Directions for this task: Would you please return the lines of the entries below starting at the line that has "new gameplay possibilities" and ending at the line that has "the gods, old", both included, exactly as they are?

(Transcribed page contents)
· · ·

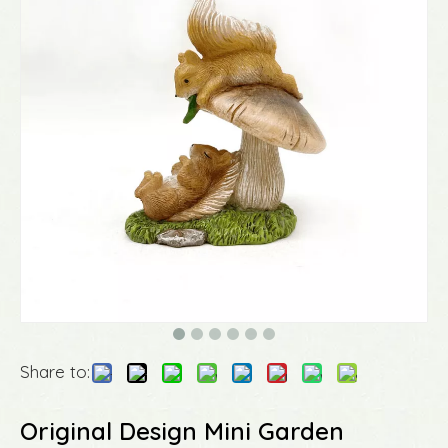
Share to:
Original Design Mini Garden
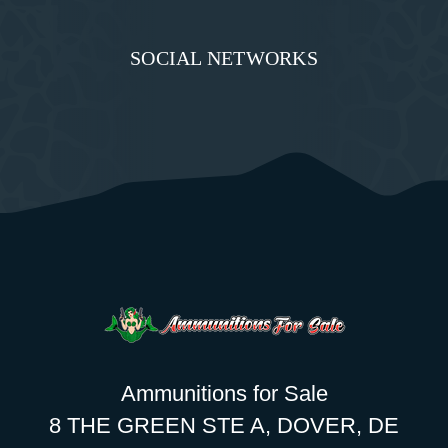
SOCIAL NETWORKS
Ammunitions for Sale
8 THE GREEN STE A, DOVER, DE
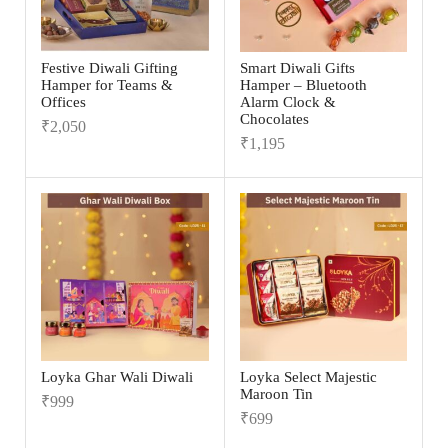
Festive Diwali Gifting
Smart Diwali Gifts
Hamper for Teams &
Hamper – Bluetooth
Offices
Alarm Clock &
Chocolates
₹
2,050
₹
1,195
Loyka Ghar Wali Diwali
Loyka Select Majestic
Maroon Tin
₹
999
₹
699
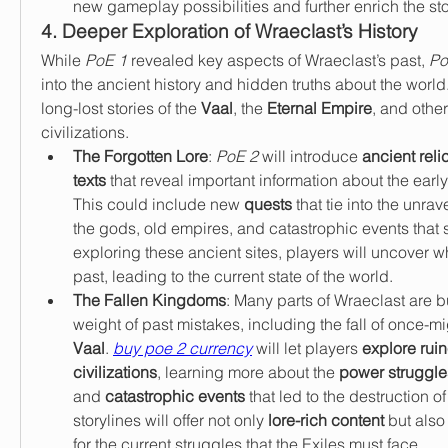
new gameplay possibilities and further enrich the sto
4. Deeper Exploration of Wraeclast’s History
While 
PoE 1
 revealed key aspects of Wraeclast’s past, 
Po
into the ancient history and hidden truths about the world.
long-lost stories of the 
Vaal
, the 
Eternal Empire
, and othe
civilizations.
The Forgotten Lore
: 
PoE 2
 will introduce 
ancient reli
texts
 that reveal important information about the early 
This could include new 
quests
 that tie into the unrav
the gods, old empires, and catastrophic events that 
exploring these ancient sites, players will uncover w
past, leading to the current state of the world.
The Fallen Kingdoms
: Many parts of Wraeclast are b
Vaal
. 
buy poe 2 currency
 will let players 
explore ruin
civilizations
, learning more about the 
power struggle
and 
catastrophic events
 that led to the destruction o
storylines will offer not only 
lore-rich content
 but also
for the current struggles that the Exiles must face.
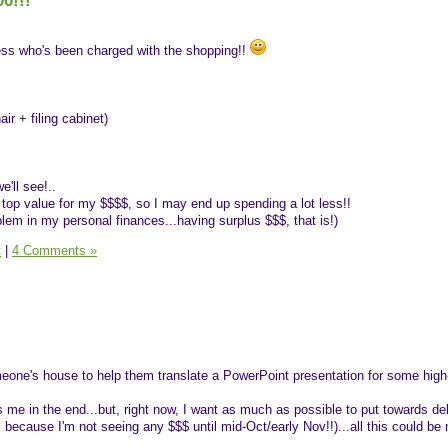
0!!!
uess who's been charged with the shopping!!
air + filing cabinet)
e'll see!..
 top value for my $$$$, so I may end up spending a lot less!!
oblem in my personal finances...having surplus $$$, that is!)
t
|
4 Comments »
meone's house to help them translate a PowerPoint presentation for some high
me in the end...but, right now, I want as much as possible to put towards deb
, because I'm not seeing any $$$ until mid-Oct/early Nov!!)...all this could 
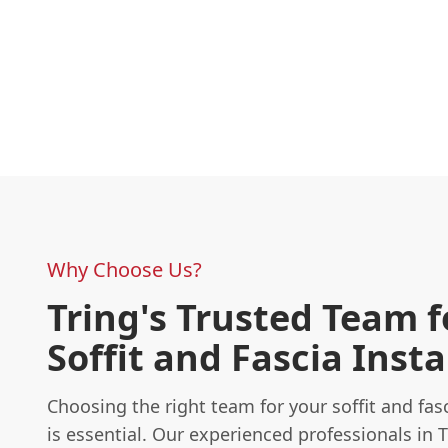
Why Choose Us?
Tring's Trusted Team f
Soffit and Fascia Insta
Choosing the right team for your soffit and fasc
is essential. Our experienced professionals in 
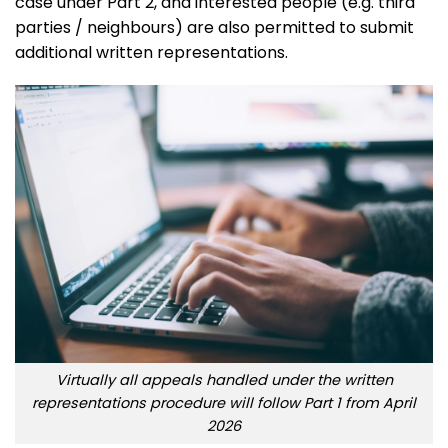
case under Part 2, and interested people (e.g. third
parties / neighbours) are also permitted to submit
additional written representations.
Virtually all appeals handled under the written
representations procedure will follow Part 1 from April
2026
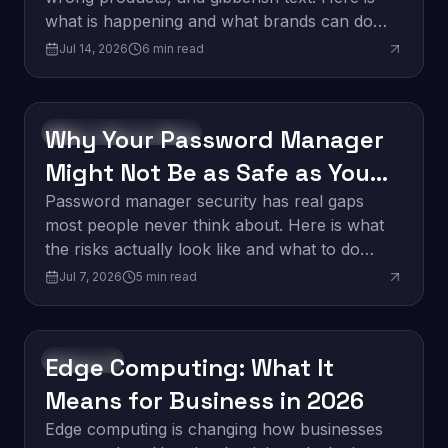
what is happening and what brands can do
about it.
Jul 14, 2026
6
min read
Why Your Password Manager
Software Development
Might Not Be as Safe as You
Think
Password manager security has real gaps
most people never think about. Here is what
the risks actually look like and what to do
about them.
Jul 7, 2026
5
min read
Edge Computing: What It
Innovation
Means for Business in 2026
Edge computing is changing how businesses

· · ·

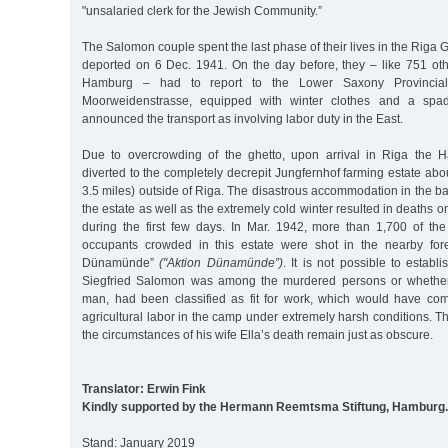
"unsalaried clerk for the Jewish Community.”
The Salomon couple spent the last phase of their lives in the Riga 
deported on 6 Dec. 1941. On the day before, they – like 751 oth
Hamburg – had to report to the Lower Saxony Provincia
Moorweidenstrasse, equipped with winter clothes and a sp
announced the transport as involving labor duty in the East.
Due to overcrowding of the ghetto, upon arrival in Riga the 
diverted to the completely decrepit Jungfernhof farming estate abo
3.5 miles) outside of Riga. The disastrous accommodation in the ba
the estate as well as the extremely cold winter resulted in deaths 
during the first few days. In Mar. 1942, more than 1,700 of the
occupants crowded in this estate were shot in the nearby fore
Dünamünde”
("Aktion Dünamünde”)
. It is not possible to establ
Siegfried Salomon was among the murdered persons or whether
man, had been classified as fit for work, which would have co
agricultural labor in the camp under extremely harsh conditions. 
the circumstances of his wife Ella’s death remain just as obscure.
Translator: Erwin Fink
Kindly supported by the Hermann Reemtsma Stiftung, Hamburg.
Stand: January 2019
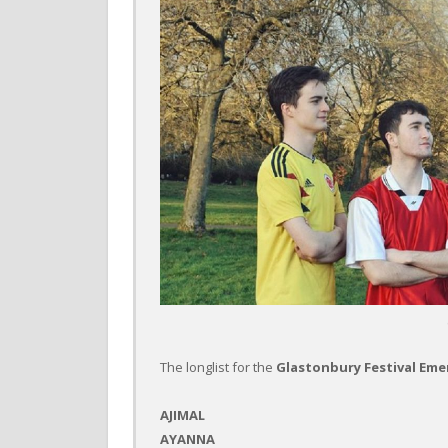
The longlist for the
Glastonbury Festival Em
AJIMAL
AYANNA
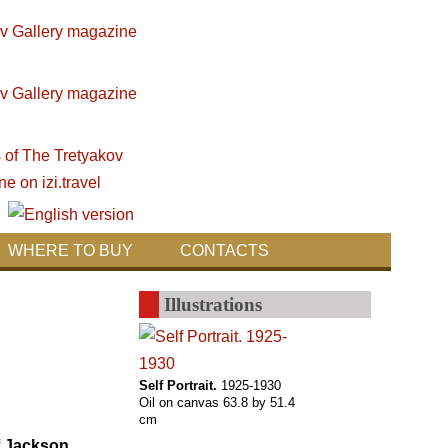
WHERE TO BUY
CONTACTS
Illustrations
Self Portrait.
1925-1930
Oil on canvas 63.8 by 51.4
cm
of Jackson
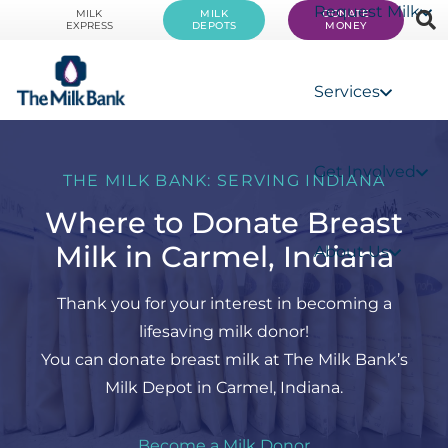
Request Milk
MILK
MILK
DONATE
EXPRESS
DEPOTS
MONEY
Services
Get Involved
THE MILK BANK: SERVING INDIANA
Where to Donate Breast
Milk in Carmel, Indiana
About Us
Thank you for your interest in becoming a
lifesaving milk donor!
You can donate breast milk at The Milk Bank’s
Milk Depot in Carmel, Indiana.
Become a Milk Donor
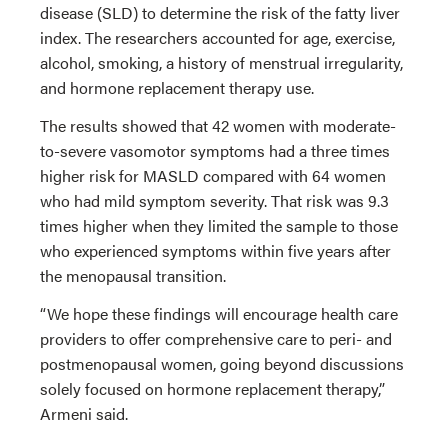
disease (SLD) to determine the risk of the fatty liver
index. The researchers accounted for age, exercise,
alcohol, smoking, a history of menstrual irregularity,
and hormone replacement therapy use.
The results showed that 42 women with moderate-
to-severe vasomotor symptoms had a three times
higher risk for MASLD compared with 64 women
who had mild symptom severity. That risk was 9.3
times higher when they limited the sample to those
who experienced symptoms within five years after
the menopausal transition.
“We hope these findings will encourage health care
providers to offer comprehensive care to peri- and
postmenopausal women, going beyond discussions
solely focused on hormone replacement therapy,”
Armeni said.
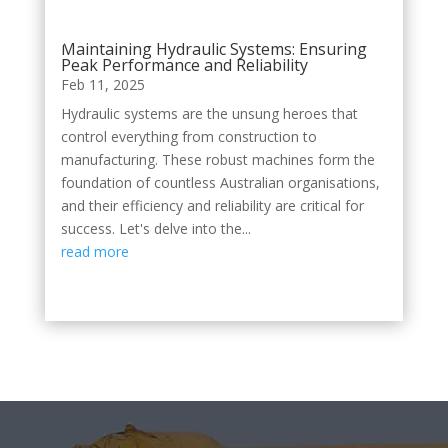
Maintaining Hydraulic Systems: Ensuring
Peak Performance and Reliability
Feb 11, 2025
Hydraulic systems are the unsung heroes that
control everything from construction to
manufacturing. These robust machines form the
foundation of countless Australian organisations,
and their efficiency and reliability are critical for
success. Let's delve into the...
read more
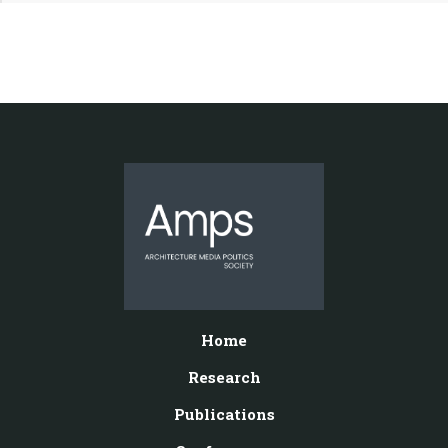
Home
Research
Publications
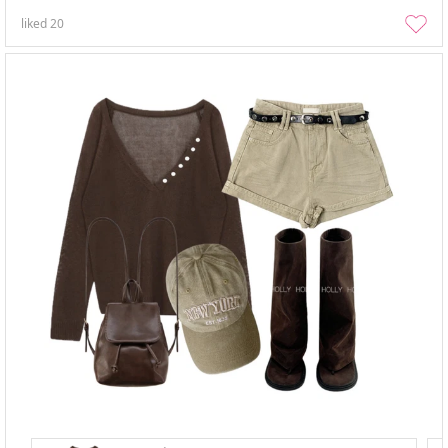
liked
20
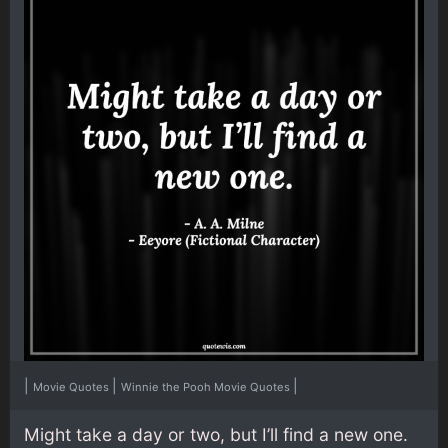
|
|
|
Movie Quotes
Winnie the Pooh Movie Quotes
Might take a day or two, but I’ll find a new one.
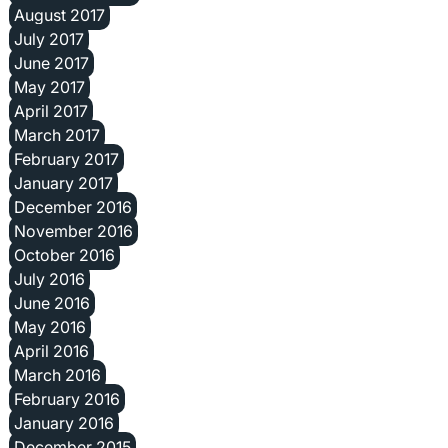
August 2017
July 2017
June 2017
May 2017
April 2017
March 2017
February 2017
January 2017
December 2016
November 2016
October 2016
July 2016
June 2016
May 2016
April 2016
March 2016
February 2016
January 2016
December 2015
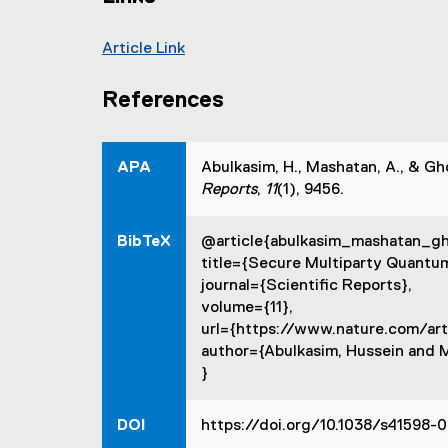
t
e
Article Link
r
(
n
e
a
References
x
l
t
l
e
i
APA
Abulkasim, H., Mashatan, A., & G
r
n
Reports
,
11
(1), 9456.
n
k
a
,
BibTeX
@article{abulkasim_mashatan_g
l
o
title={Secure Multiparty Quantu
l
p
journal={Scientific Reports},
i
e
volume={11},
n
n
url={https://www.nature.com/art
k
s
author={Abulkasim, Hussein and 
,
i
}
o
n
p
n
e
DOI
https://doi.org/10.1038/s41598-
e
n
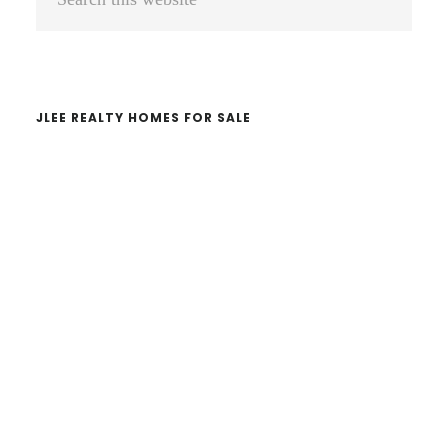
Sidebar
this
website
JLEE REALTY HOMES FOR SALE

· · ·

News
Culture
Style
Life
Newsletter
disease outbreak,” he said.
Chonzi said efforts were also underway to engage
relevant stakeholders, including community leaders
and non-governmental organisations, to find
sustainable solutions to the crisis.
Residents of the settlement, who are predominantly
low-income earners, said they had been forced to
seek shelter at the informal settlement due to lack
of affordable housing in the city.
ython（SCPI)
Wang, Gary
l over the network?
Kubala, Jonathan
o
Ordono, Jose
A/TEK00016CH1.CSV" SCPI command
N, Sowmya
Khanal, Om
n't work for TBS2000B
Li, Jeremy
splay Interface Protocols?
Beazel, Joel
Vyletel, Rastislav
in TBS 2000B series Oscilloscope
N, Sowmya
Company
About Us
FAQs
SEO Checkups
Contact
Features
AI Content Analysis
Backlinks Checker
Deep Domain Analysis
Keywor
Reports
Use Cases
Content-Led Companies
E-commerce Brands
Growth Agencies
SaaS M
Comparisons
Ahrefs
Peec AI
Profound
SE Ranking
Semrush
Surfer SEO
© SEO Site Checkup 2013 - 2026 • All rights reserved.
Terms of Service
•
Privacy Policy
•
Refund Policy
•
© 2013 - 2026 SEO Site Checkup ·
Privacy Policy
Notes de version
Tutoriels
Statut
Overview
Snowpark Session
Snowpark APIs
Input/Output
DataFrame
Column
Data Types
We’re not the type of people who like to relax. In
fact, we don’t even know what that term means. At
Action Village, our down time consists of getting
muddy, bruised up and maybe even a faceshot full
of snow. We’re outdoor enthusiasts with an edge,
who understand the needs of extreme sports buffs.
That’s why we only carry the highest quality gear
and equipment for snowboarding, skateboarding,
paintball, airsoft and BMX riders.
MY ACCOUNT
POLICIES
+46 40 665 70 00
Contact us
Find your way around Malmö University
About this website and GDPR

· · ·

Task output:
new gameplay possibilities and further enrich the sto
4. Deeper Exploration of Wraeclast’s History
While 
PoE 1
 revealed key aspects of Wraeclast’s past, 
Po
into the ancient history and hidden truths about the world.
long-lost stories of the 
Vaal
, the 
Eternal Empire
, and othe
civilizations.
The Forgotten Lore
: 
PoE 2
 will introduce 
ancient reli
texts
 that reveal important information about the early 
This could include new 
quests
 that tie into the unrav
the gods, old empires, and catastrophic events that 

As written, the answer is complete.